The action plan include conducting quarterly meeting with stakeholders, visit data producers regularly, review data collection tools, conduct trainings for data producers, prepare media programs, with focus of vital statistics (marriage and divorces), migration, and crime statistics.
In intensifying the war against violence, also inline with the global call for concerted efforts to end the social menace, Zanzibar government with support from the United Nations Children's Fund (UNICEF) launched a five-year (2017-2022) 'National Plan of Action to end violence Against Women and Children in Zanzibar.'
Launch of the plan dubbed 'End Violence Against Women and Children in Zanzibar' was attended by students, teachers, religious leaders, women and children groups, academicians, and politicians who the welcomed the plan with hope that it will definitely make a difference in the Islands.
The national Plan sets out a national framework for everyone committed to preventing and responding to violence against women and children in Zanzibar- from government to communities, and from civil society to the private sector.
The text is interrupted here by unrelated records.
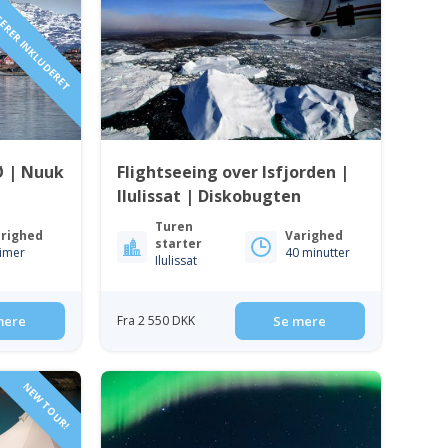
AGERER INKLUDERET
Ø | Nuuk
Flightseeing over Isfjorden |
Ilulissat | Diskobugten
Turen
righed
Varighed
starter
timer
40 minutter
Ilulissat
mere
Fra 2 550 DKK
Se mere
NEW TOUR!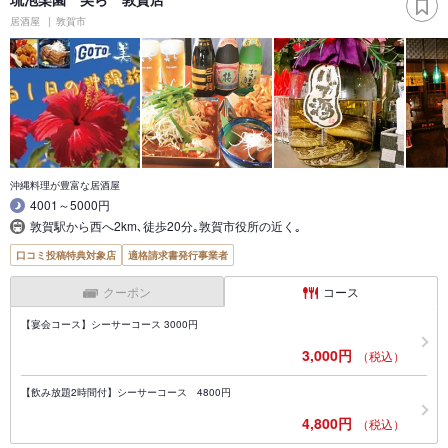
居酒屋
敦賀市
沖縄料理が豊富な居酒屋
4001～5000円
敦賀駅から西へ2km､徒歩20分｡敦賀市役所の近く｡
口コミ投稿特典対象店
適格請求書発行事業者
クーポン
コース
【宴会コース】シーサーコース 3000円
3,000円
（税込）
【飲み放題2時間付】シーサーコース 4800円
4,800円
（税込）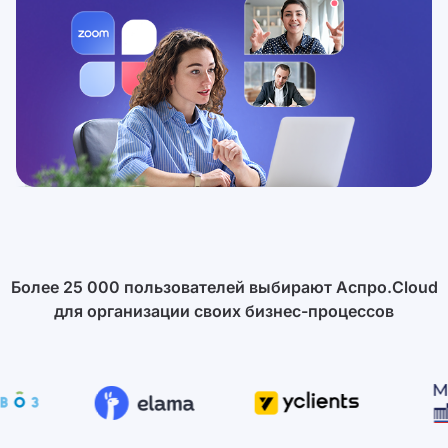
Более 25 000 пользователей выбирают Аспро.Cloud
для организации своих бизнес-процессов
The National plan represents an overall vision and a specific set of agreed outcomes and key outputs, outlines the costed interventions planned to address violence against women and Children over the next five years from July 2017 to June 2022.
It seeks to establish, for the first time, a unified and comprehensive framework for addressing violence against both women and children by creating one dedicated plan to tackle violence against both women and children, the government of Zanzibar hopes to improve coordination and avoid inefficiencies associated with parallel programme structures and services.
Expected results or outcome of the 44bn/= five-year National plan of action include that, among other benefits, by 2022 an enhanced enabling environment in Zanzibar that promotes the social, political, legal, budgetary and institutional factors to ensure the protection and empowerment of women and children.
It is also expected that by 2022 enhanced access to prevention programmes and services that build the capacities, of men, women, children, families and communities in Zanzibar to address behaviours and practices harmful to women and children and to actively promote their empowerment and protection.